I have executed the query above and the result was nil. That gave me an understanding that somehow my Service Broker was deleted on the database.
At that stage I was about to give up. There is a script which creates Service Broker endpoint but I know that SCCM secures all internal communications with certificates had no idea which certificate to use. I’ve been thinking to either call Microsoft or reinstall the site (including several role servers) but fortunately I have found the required script on Internet.
CREATE ENDPOINT [ConfigMgrEndpoint]
STATE=STARTED
AS TCP (LISTENER_PORT = <my port>, LISTENER_IP = ALL)
FOR SERVICE_BROKER (MESSAGE_FORWARDING = ENABLED
,
MESSAGE_FORWARD_SIZE = 5
, AUTHENTICATION = CERTIFICATE
[ConfigMgrEndpointCert]
, ENCRYPTION = REQUIRED ALGORITHM AES)
GO
All good but how would I know what private port was used by my missing Service Broker? In SQL Management Studio go to CM_CAS\Service Broker\Routes\ConfigMgrDRSSiteRoute_<your PSC>, click on properties and in properties check for Address which would look like TCP://<your PSS FQDN>:<port>.
Once I’ve executed the SQL script above my telnet test has succeeded. I ran RLA again and it gave me “SQL Server Broker login is missing for sites: <my primary site code>” error again but this time it’s succeeded in fixing this issue and this error has not re-appear again.
I thought now it’s just a matter of time but in several hours I still saw no activity in rcmctrl.log. However all error messages from sys.transmission_queue have gone.
So I had another look at the link status, specifically at Initialization Detail tab. It is very important to look at it from both sides, i.e. both CAS and PSS. On PSS side I’ve noticed that one replication group has stuck at 1% replicating up to CAS.

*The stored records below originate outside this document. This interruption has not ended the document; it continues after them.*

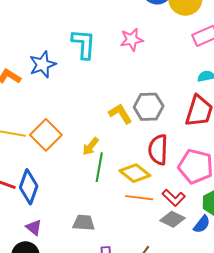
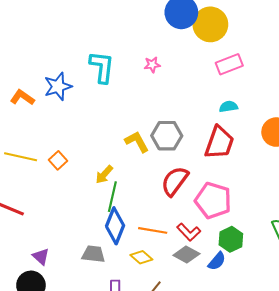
pink star: (132, 40) -> (152, 65), size x0.7
orange square: (46, 135) -> (58, 160), size x0.6
red semicircle: (158, 150) -> (175, 181), turned 32
yellow diamond: (135, 173) -> (141, 257), moved, size x0.7
blue diamond: (29, 187) -> (115, 226), moved

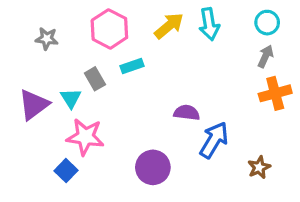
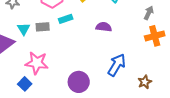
gray rectangle: (95, 79) -> (43, 27), turned -64
cyan triangle: (71, 98) -> (24, 29), moved
purple semicircle: (187, 113) -> (104, 27), moved

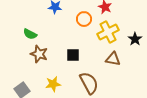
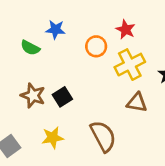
green semicircle: (30, 34) -> (30, 48), moved
black square: (73, 55) -> (62, 97), moved, turned -32

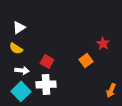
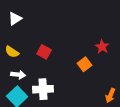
white triangle: (19, 27) -> (15, 19), moved
red square: (47, 61) -> (44, 52), moved

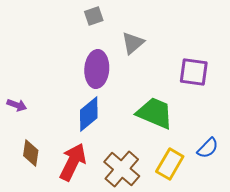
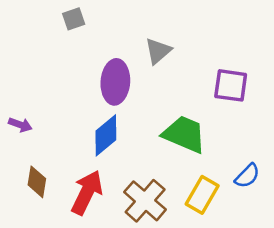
gray square: (94, 16) -> (74, 19), moved

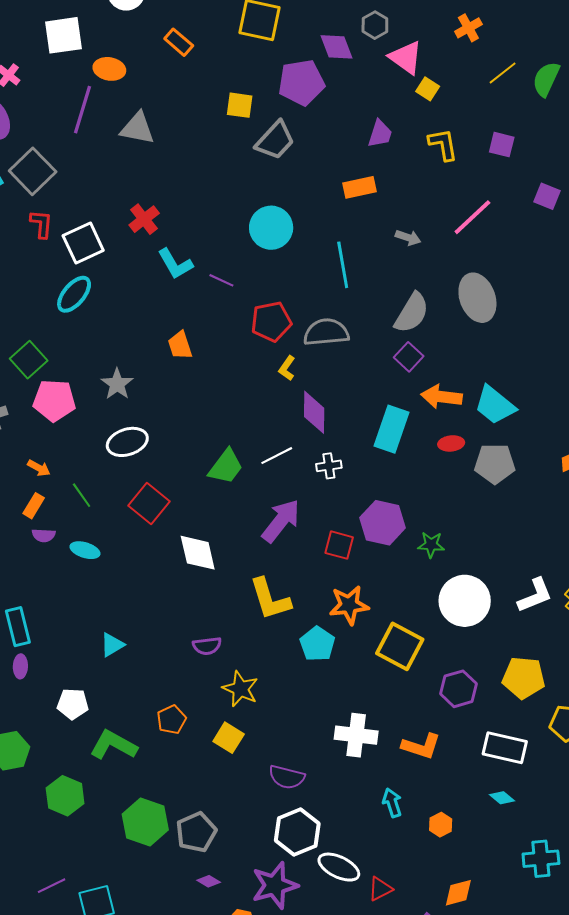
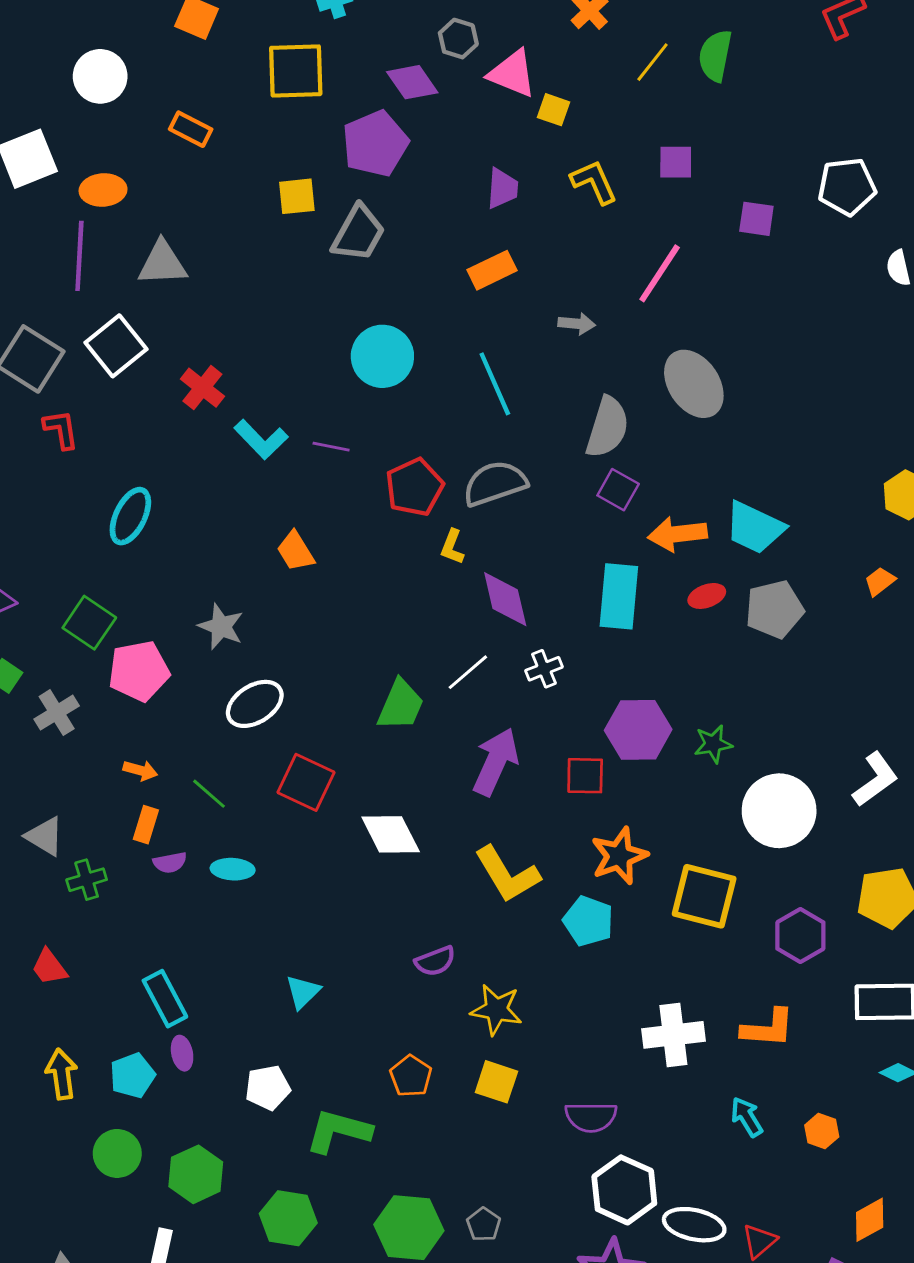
white square: (83, 243) -> (116, 346), moved
gray pentagon: (196, 832) -> (484, 1224), size x0.6

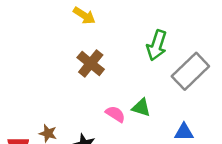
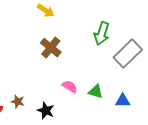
green triangle: (141, 108) -> (96, 92), moved

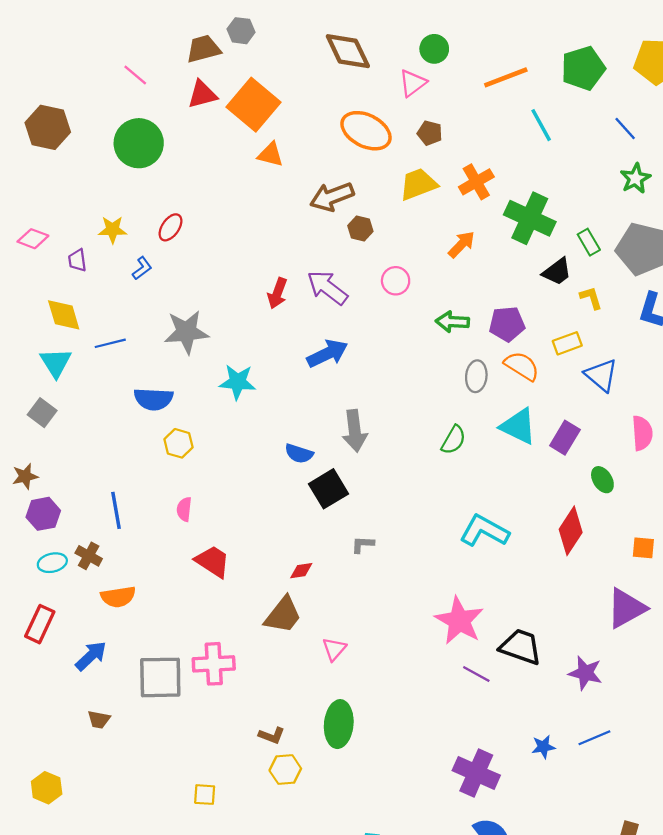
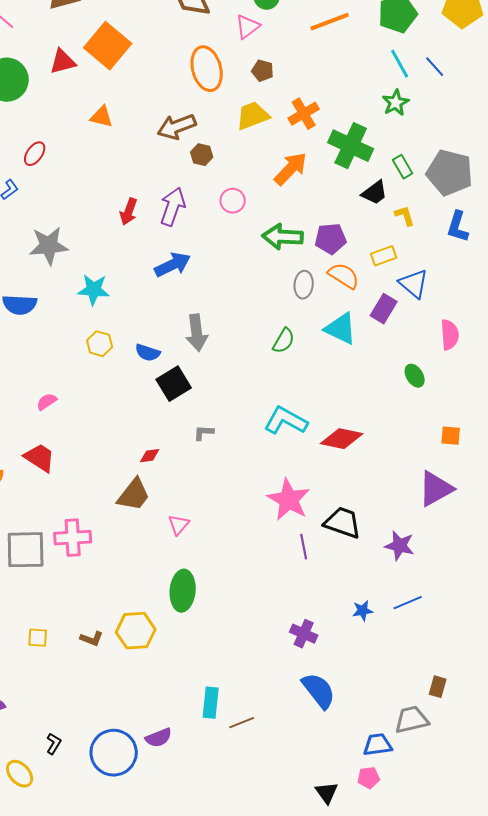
red triangle: (202, 94) -> (63, 62), moved
cyan line: (541, 125) -> (400, 64), moved
orange ellipse: (366, 131) -> (207, 69), turned 48
orange triangle: (271, 155) -> (102, 117), moved
green star: (635, 178) -> (396, 103), moved
orange arrow: (462, 244) -> (291, 169), size x1.4
purple arrow: (327, 288) -> (173, 207), turned 72
green arrow: (452, 322) -> (283, 237), size x1.4
purple rectangle: (565, 438) -> (384, 309), moved
yellow hexagon: (178, 443) -> (100, 344), moved
pink semicircle: (184, 509) -> (47, 402), turned 50
cyan L-shape: (484, 531) -> (286, 421), moved
red diamond: (571, 531) -> (342, 439), moved, turned 69
red trapezoid: (213, 562) -> (40, 458), moved
purple line: (476, 674) -> (304, 547), turned 50
brown L-shape: (272, 735) -> (92, 639), moved
yellow hexagon: (285, 770) -> (136, 631), size x1.4
purple cross: (476, 773) -> (304, 634), size x0.7
yellow square: (205, 795) -> (38, 638), moved

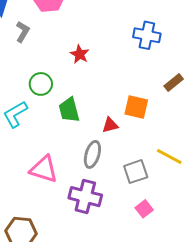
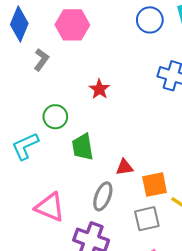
orange square: (136, 107) -> (155, 185), moved, turned -30

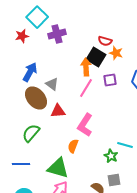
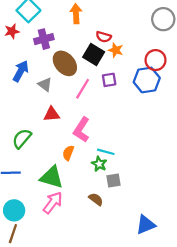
purple cross: (57, 34) -> (44, 39), moved
orange arrow: (86, 67) -> (76, 14), moved
brown ellipse: (36, 98) -> (65, 63), moved
cyan line: (125, 145) -> (106, 152), moved
green star: (111, 156) -> (99, 164), moved
gray square: (114, 180) -> (114, 181), moved

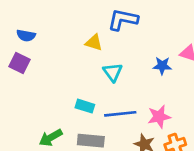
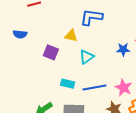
purple square: (19, 63) -> (51, 52), moved
cyan triangle: (113, 72) -> (87, 57), turned 35
pink star: (159, 117) -> (124, 88), turned -30

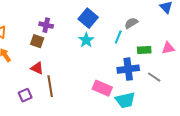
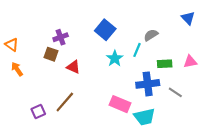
purple cross: (46, 25) -> (61, 37), turned -32
cyan star: (86, 40) -> (115, 58), moved
red triangle: (37, 68) -> (73, 67), moved
brown line: (50, 86) -> (65, 102), turned 50

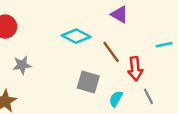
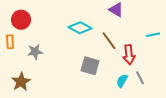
cyan semicircle: (116, 99) -> (122, 81), moved

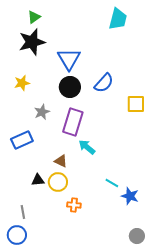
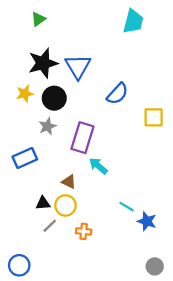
black star: (32, 42) -> (43, 63), moved
black circle: (70, 87) -> (54, 98), moved
gray line: (23, 212) -> (50, 226), moved, turned 56

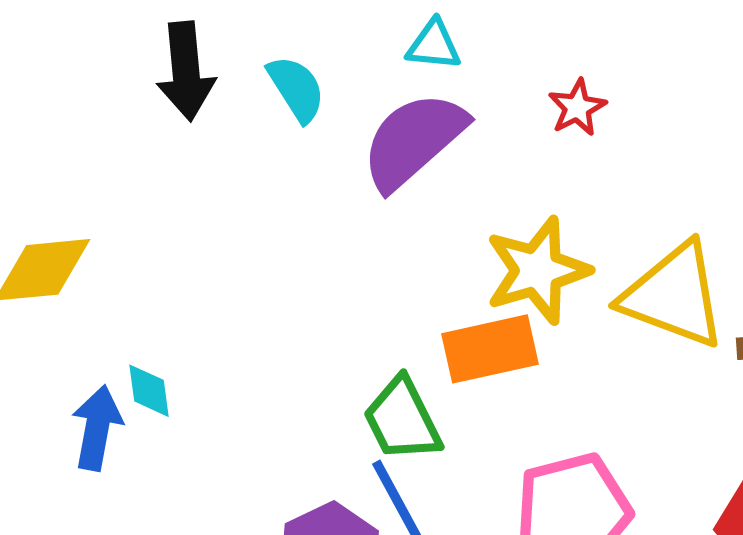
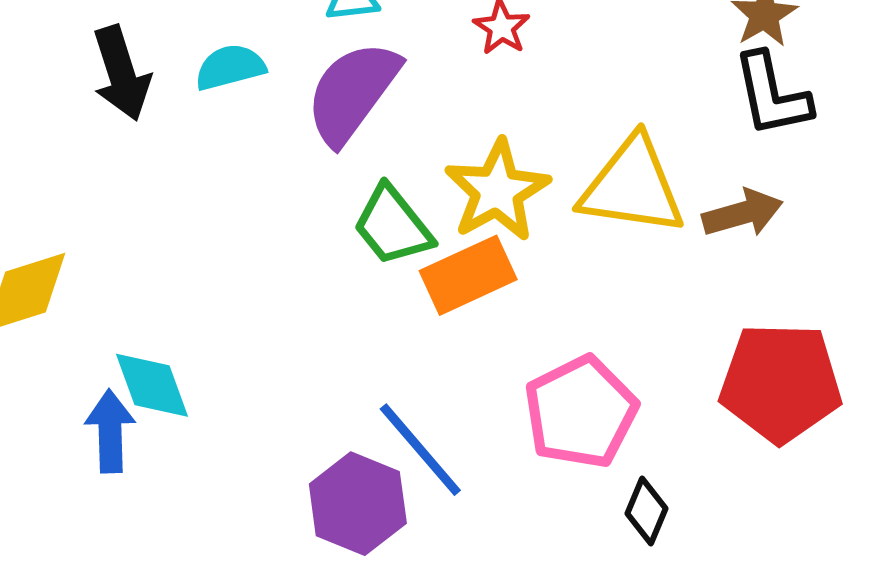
cyan semicircle: (296, 89) -> (230, 67), turned -60
cyan diamond: (149, 391) -> (152, 385), size x1.5
green trapezoid: (402, 420) -> (393, 226), moved

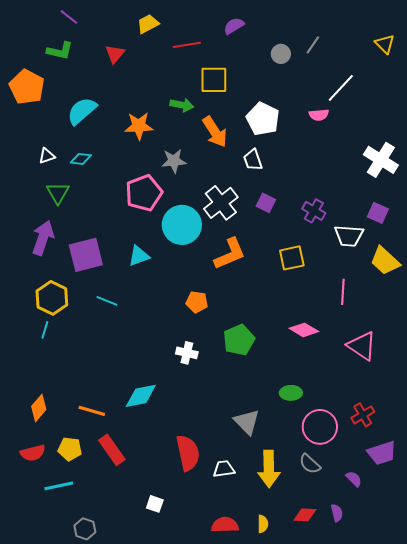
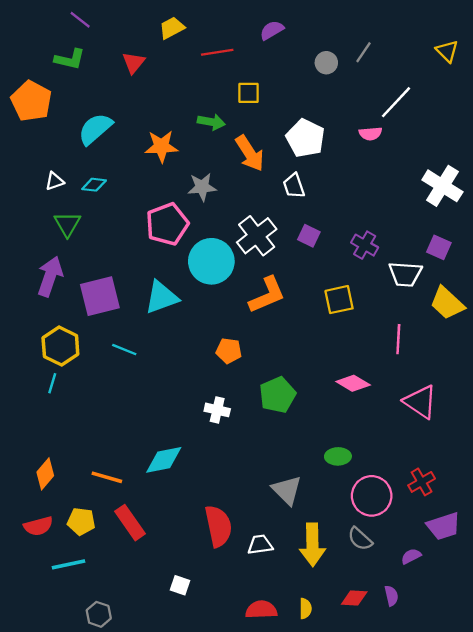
yellow square: (214, 80) -> (249, 93), size x0.7
cyan triangle: (139, 256) -> (161, 297), size x1.4
purple semicircle: (354, 479) -> (411, 556), turned -72

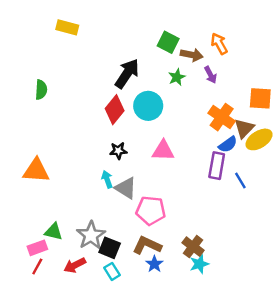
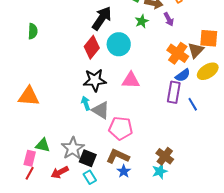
brown triangle: (244, 128) -> (196, 50), moved
black star: (118, 151) -> (95, 80), size x1.6
brown cross: (193, 247) -> (165, 156), moved
pink rectangle: (37, 248) -> (30, 158), turned -56

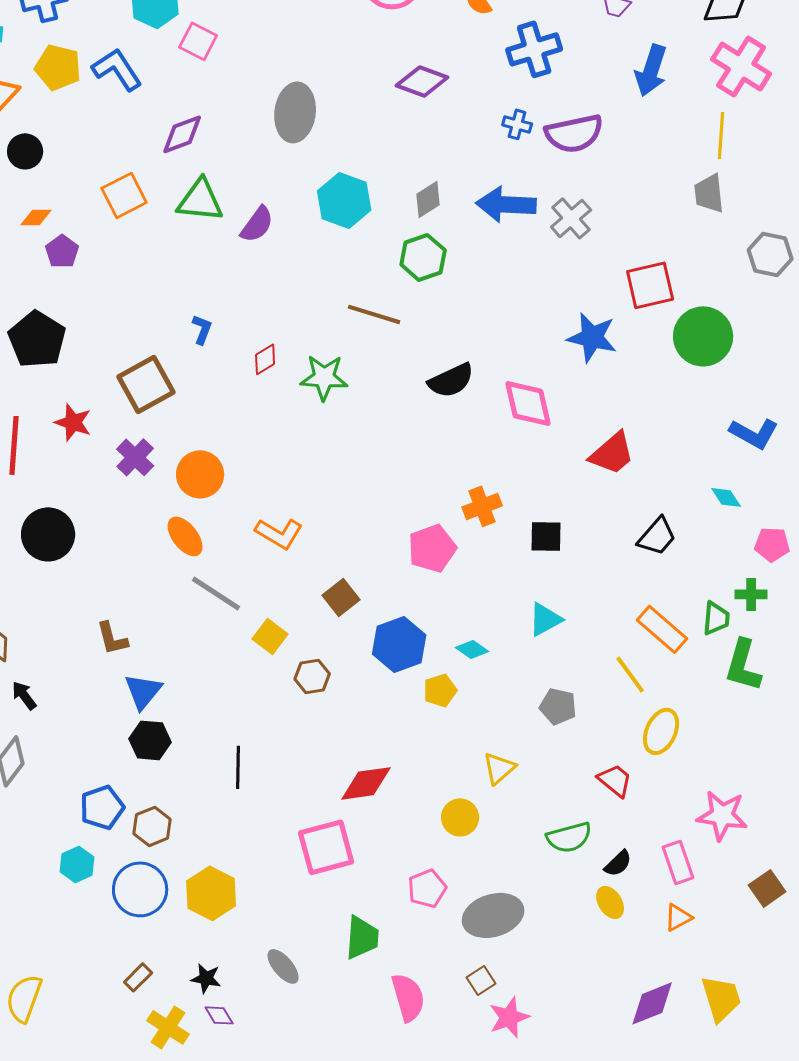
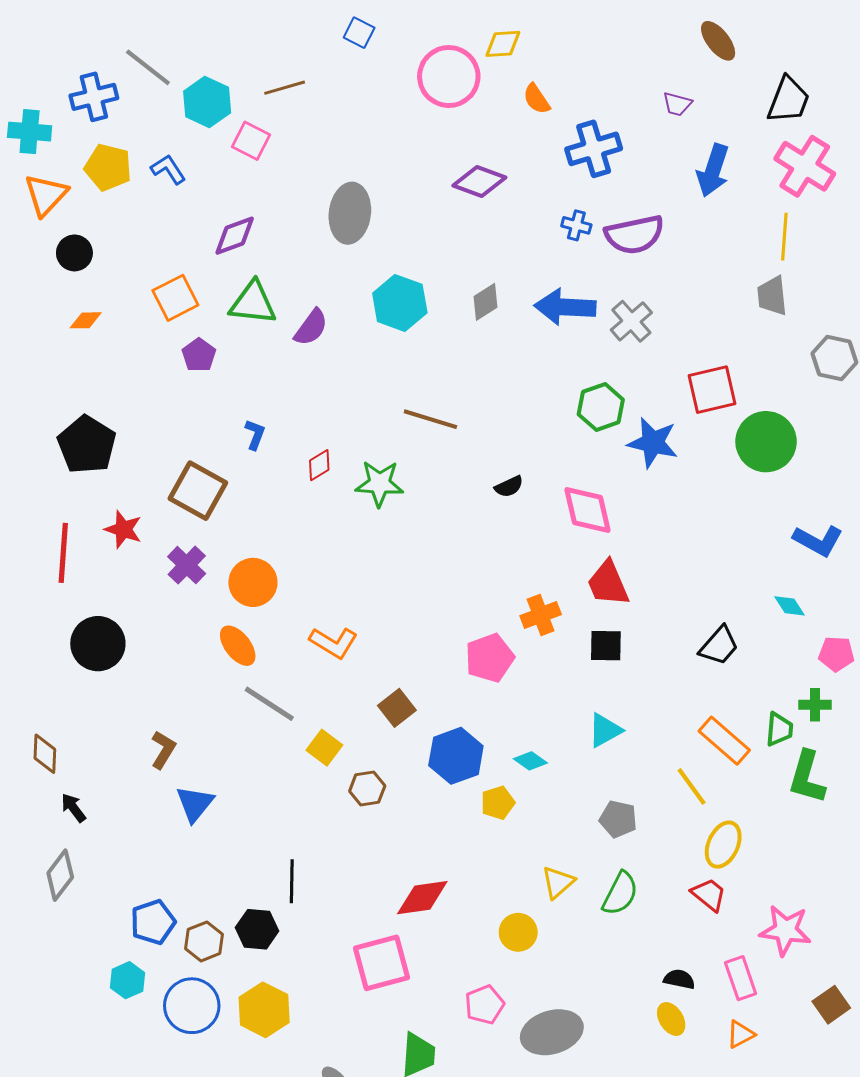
blue L-shape: (117, 69) -> (168, 169), size x0.7
purple pentagon: (62, 251) -> (199, 355), moved
green hexagon: (423, 257) -> (601, 407), moved
black semicircle: (451, 380) -> (509, 487), size x0.6
brown square: (146, 384) -> (198, 491), turned -32
red trapezoid: (612, 453) -> (608, 583), moved, turned 108
brown L-shape: (112, 638) -> (163, 750), turned -135
black hexagon: (150, 740) -> (257, 929), moved
red trapezoid: (615, 780) -> (709, 895), moved
green semicircle: (569, 837) -> (620, 894), moved, turned -48
black semicircle: (618, 863) -> (679, 979), turned -124

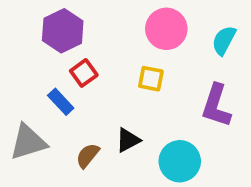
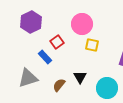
pink circle: (166, 29) -> (82, 24), moved
purple hexagon: (63, 31) -> (31, 22), moved
black triangle: (128, 140) -> (80, 77), turned -32

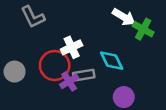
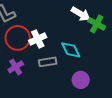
red circle: (55, 66) -> (18, 38), moved
purple cross: (69, 81) -> (16, 67), moved

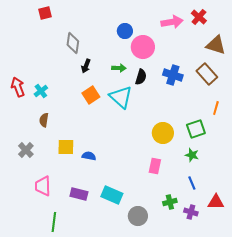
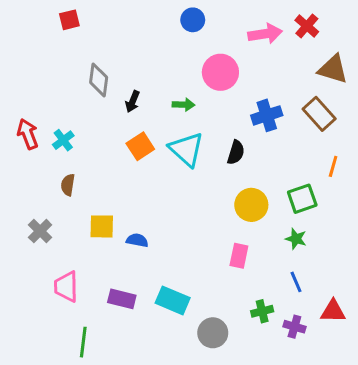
blue circle: (125, 31) -> (193, 20), moved
gray diamond: (73, 43) -> (99, 80), moved
blue cross: (173, 75) -> (267, 115), turned -36
black semicircle: (141, 77) -> (236, 152), moved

There is a way to reset replication group. You have to create <replication group name>.pub file and place it to the rcm.box inbox. This file should disappear in 5-10 seconds. If it does not disappear at all it clearly indicates that the issue is on another end. Delete it and try from another side.
Once I’ve dropped the PUB file to the rcm.box it has pulled the plug. I have started to see replication activity in rcmctrl.log and file exchange in rcm.box. The issue has gone in hour and a half.
Several important things to remember when you have SCCM 2012 replication issue:
- Start your troubleshooting with RLA.
- If the primary site sits in link failure state for substantial amount of time SCCM puts the primary site in read only mode and the link in the maintenance state
- If the issue is not fixed SCCM will also put CAS database in maintenance mode, consequently the rest of links will fail.
- Check sys.transmission_queue for stuck transactions. The content of this table must rapidly change.
- Check rcmctrl.log for any activity.
- Identify your Service Broker ports and run telnet connectivity tests.
- Check CM_<site code>\Service Broker\Queues if any queue is down.
- The easiest way to reset replication group replication is to drop <replication group name>.pub file to the rcm.box inbox. Note that the PUB file name should be <replication group name>.pub on PSS, on CAS it should be <replication group name>-<primary site code>.pub. The file should disappear in 5-10 seconds. If it does not, the issue is on another end. Delete the file and try on another end.